その吉田を中心に、名古屋市民芸術祭2021参加公演として「祈り、聖霊」をテーマとしたコンサートが11月3日(水・祝)の午後に開催されます。

コロナ禍において祈ることしかできない日々を私たちは経験し、しかし、聖霊の、世界を新しく改革していく力によって未来を創造したいという想いをこのコンサートに込めています。 


出演する3名の方々からお話を伺いました。



【加藤佳代子(ソプラノ)】

私はプログラムの前半に出演します。


グレゴリオ聖歌から「来たれ、聖霊よ」、アカペラ独唱です。

文さんがそれに続いて、J.S.バッハが同じ内容の賛美歌をモチーフに作曲した「来たれ、聖霊よ」による幻想曲を演奏します。
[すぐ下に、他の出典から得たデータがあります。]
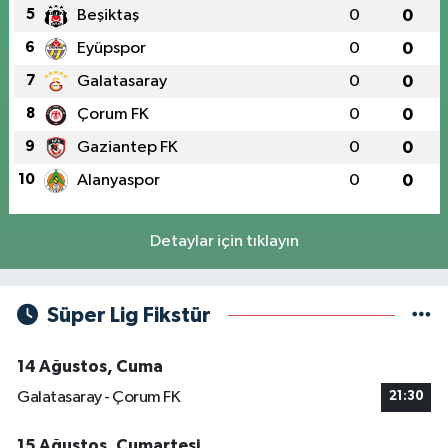
5
Beşiktaş
0
0
6
Eyüpspor
0
0
7
Galatasaray
0
0
8
Çorum FK
0
0
9
Gaziantep FK
0
0
10
Alanyaspor
0
0
Detaylar için tıklayın
Süper Lig Fikstür
14 Ağustos, Cuma
Galatasaray - Çorum FK
21:30
15 Ağustos, Cumartesi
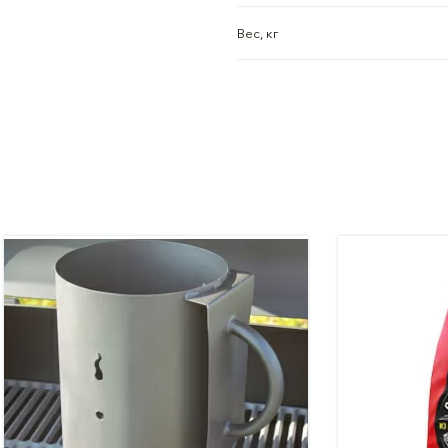
Вес, кг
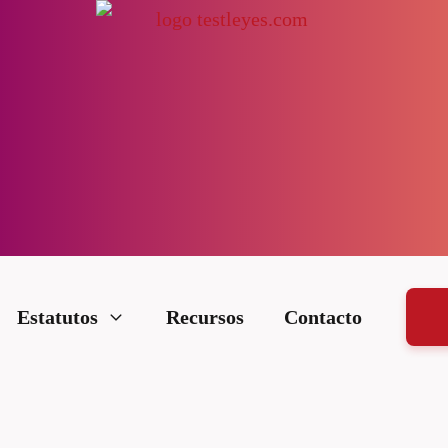
Estatutos
Recursos
Contacto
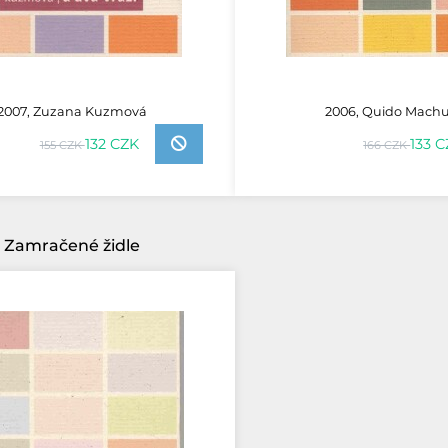
2007, Zuzana Kuzmová
2006, Quido Machu
132 CZK
133 
155 CZK
166 CZK
Zamračené židle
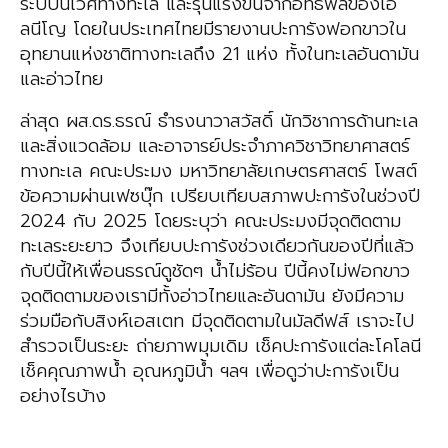
ระบบนิเวศทางทะเล และรุนแรงขึ้นจากอิทธิพลของเอ
ลนีโญ โดยในประเทศไทยมีรายงานปะการังฟอกขาวใน
อุทยานแห่งชาติทางทะเลถึง 21 แห่ง ทั้งในทะเลอันดามัน
และอ่าวไทย
ล่าสุด ผส.ดร.ธรณ์ ธำรงนาวาสวัสดิ์ นักวิชาการด้านทะเล
และสิ่งแวดล้อม และอาจารย์ประจำภาควิชาวิทยาศาสตร์
ทางทะเล คณะประมง มหาวิทยาลัยเกษตรศาสตร์ โพสต์
ข้อความผ่านเฟซบุ๊ก เปรียบเทียบสภาพปะการังในช่วงปี
2024 กับ 2025 โดยระบุว่า คณะประมงมีจุดติดตาม
ทะเลระยะยาว จึงเทียบปะการังช่วงเดียวกันของปีที่แล้ว
กับปีนี้ให้เพื่อนธรณ์ดูชัดๆ น้ำไม่ร้อน ปีนี้คงไม่ฟอกขาว
จุดติดตามของเรามีทั้งอ่าวไทยและอันดามัน ยังมีความ
ร่วมมือกับสิงห์เอสเตท มีจุดติดตามในมัลดีฟส์ เราจะไป
สำรวจเป็นระยะ ถ่ายภาพมุมเดิม เช็คปะการังแต่ละโคโลนี
เช็คคุณภาพน้ำ อุณหภูมิน้ำ ฯลฯ เพื่อดูว่าปะการังเป็น
อย่างไรบ้าง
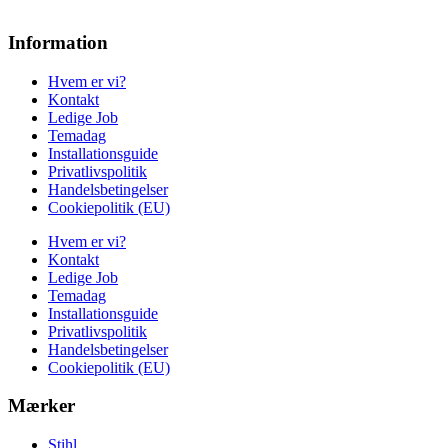
Information
Hvem er vi?
Kontakt
Ledige Job
Temadag
Installationsguide
Privatlivspolitik
Handelsbetingelser
Cookiepolitik (EU)
Hvem er vi?
Kontakt
Ledige Job
Temadag
Installationsguide
Privatlivspolitik
Handelsbetingelser
Cookiepolitik (EU)
Mærker
Stihl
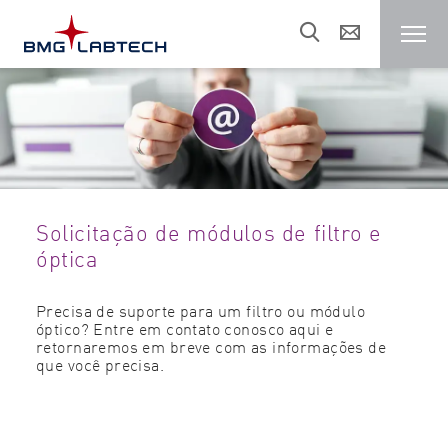
Leitor de Microplaca
Clientes
Solicitação de módulos de filtro e
Áreas de Pesquisa
óptica
Recursos
Precisa de suporte para um filtro ou módulo
óptico? Entre em contato conosco aqui e
retornaremos em breve com as informações de
que você precisa.
Vendas e suporte
Sobre nós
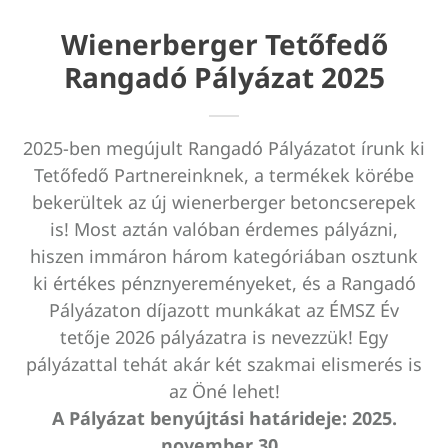
Wienerberger Tetőfedő
Rangadó Pályázat 2025
2025-ben megújult Rangadó Pályázatot írunk ki
Tetőfedő Partnereinknek, a termékek körébe
bekerültek az új wienerberger betoncserepek
is! Most aztán valóban érdemes pályázni,
hiszen immáron három kategóriában osztunk
ki értékes pénznyereményeket, és a Rangadó
Pályázaton díjazott munkákat az ÉMSZ Év
tetője 2026 pályázatra is nevezzük! Egy
pályázattal tehát akár két szakmai elismerés is
az Öné lehet!
A Pályázat benyújtási határideje: 2025.
november 30.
続くグリニーの「来たれ、創造主である聖霊よ」も同じくグレゴリオ聖歌のこの旋律を定旋律に作曲されたオルガン曲で、全部で5番まであるこの曲を私のアカペラ独唱と交互に演奏します。

文さんもご紹介下さっていますが、この演奏スタイルはかつて典礼で使われていたもので、日本のコンサートで行なわれることは皆無なのでとても貴重だと思います。
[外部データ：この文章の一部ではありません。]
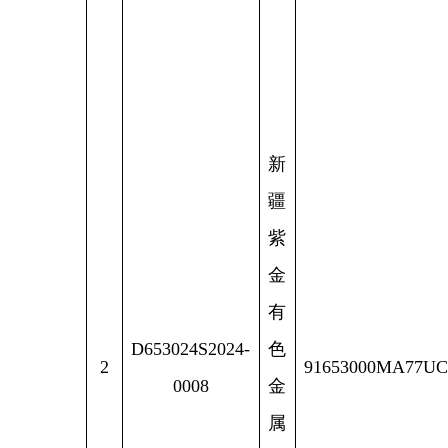
紫
金
有
D653024S2024-
色
2
91653000MA77UCN92A
0008
金
属
有
限
公
司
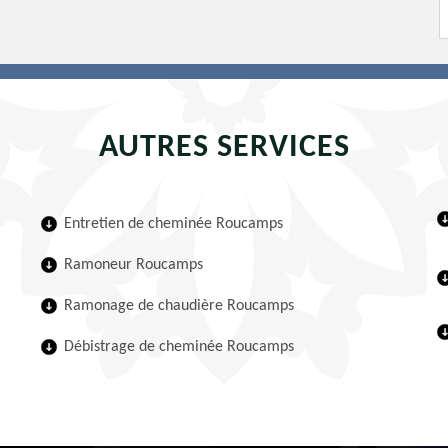
AUTRES SERVICES
Entretien de cheminée Roucamps
Ramoneur Roucamps
Ramonage de chaudière Roucamps
Débistrage de cheminée Roucamps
続いて、ビンゲンの聖ヒルデガルド作曲の聖歌を歌います。ビンゲンは地名で、聖ヒルデガルドはドイツの優れた知識と能力を持った修道女です。作曲されたのはバッハやグリニーより更に古い時代で、日本では平安時代の末頃。そしてこの旋律をモチーフにTh. マイヤー=フィービッヒさんが作曲した「聖ヒルデガルドの続唱によるトッカータ」がオルガンソロで演奏されます。この曲は今回が世界初演になります。


今回、私が歌う曲の楽譜には、リズムも拍子もテンポ設定も強弱記号も書かれていません。修道会で実際に演奏しながら脈々と伝承されてきため楽譜に奏法を記す必要がなかったからですが、単旋律を聖歌隊など複数の歌い手で歌う場合が多い中、近年ではコンサートなどでも独唱での演奏が増えています。

今回の演奏会テーマは祈り、聖霊。目に見えない何かが確かにそこに存在する、そんなひとときになるのではないでしょうか。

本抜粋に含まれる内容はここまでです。